Show us what you would do with these data, operating from first principles. What’s the fairest plot showing a test of Sklar et al.’s original hypothesis?

d.mel = ds %>% 
  group_by(congruent, presentation.time, operand, subid) %>%
  summarise(RT = mean(RT, na.rm=T))%>%
  group_by(operand, presentation.time, congruent) %>%
  summarise(mean = mean(RT, na.rm=T),
            ci95 = ci95(RT))
d.mels = d.mel[d.mel$operand=="subtraction",]
d.mela = d.mel[d.mel$operand=="addition",]

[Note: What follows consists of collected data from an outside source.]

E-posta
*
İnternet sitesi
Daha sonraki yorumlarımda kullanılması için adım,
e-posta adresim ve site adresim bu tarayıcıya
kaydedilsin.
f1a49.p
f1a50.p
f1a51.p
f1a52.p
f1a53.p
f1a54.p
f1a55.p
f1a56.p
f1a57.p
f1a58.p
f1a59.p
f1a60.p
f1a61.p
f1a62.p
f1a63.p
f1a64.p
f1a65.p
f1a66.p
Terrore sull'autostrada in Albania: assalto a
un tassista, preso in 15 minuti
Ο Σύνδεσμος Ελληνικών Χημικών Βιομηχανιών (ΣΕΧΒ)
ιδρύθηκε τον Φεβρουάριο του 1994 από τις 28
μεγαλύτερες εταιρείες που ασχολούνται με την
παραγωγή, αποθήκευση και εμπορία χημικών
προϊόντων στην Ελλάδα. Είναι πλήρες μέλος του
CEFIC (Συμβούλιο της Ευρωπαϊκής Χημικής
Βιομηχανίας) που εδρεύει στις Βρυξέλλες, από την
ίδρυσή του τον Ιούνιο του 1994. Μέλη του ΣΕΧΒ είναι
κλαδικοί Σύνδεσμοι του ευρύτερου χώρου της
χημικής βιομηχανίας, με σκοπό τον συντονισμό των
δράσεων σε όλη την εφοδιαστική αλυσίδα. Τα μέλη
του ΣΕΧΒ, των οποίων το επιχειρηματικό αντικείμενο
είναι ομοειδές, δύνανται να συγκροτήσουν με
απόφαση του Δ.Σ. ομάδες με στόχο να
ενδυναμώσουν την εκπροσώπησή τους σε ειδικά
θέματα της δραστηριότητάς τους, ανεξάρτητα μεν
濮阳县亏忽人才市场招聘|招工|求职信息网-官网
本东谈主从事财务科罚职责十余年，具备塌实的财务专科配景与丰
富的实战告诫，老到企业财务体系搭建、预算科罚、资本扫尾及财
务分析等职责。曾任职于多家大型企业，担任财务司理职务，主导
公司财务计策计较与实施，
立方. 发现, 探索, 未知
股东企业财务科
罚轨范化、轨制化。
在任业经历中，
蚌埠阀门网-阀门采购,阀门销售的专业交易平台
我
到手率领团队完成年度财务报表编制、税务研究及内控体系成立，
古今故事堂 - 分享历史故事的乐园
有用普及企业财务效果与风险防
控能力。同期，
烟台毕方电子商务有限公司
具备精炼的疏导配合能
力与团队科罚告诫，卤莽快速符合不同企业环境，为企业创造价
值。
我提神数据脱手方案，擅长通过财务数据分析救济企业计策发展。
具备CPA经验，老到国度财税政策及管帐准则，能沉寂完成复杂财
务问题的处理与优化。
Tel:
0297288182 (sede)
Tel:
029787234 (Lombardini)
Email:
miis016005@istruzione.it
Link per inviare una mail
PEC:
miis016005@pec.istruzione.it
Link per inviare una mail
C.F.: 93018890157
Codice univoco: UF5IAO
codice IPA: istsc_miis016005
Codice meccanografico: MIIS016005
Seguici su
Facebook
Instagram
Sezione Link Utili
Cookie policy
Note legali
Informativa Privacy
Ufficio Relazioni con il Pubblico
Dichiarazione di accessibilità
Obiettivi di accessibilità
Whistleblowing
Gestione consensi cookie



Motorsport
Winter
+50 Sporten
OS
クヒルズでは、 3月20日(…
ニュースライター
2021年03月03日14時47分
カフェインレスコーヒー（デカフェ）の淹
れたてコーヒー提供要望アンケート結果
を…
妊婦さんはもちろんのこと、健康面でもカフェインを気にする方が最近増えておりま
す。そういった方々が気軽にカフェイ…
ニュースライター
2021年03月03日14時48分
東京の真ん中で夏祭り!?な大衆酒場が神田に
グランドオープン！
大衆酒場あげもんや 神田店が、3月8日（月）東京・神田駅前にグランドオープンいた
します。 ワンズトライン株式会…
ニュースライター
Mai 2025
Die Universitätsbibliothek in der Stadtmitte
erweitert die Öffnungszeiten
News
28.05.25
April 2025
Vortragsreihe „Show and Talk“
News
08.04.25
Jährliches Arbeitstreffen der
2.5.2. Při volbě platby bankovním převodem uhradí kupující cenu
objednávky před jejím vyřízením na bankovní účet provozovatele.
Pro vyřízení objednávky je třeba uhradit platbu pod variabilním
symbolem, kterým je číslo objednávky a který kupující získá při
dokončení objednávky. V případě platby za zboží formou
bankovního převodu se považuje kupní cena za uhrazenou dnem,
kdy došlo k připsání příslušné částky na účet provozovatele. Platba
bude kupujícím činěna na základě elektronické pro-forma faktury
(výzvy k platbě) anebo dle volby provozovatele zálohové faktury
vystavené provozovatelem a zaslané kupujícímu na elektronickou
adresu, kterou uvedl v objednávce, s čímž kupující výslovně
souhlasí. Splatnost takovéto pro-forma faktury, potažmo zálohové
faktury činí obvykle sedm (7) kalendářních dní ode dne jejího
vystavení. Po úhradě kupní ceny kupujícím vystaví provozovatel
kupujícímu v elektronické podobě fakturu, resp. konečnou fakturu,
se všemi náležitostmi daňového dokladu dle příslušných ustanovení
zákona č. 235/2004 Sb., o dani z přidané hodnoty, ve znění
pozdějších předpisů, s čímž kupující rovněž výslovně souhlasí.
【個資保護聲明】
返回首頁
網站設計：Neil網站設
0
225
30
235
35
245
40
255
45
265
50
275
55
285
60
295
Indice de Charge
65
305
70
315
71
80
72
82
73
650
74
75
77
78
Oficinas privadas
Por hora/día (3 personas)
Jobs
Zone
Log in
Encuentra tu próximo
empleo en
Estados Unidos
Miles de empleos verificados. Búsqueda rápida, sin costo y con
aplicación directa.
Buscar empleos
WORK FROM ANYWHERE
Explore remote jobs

ggplot(d.mel, aes(x = congruent, y = mean, fill = congruent)) + 
    geom_bar(position=position_dodge(), stat="identity") +
    geom_errorbar(aes(ymin=mean-ci95, ymax=mean+ci95),
                  width=.2,                    
                  position=position_dodge(.9)) +
    facet_wrap(operand ~ presentation.time) + 
    ggtitle("RT in Subtracion and Addition Trials Based on\nPresentation Time and Congruence of Primes") +
    theme(plot.title = element_text(lineheight=.8, face="bold", size= 14))

I think that is is more fair to look at the raw scores for congurent and incongruent primes, rather than difference scores. It seems like for both presentation times (1700 ms and 2000 ms), the difference between congruent and incorgruent primes is not close to significance (judging by the confidence intervals). While this doesn’t completely invalidate the results, it does make the previous graph look a bit misleading.

In general, difference scores “hide” relevant data. The difference scores can be different from each other, but that doesn’t mean either difference is important.

Also, I would include addition in there as well. But I understand why they didn’t, due to space.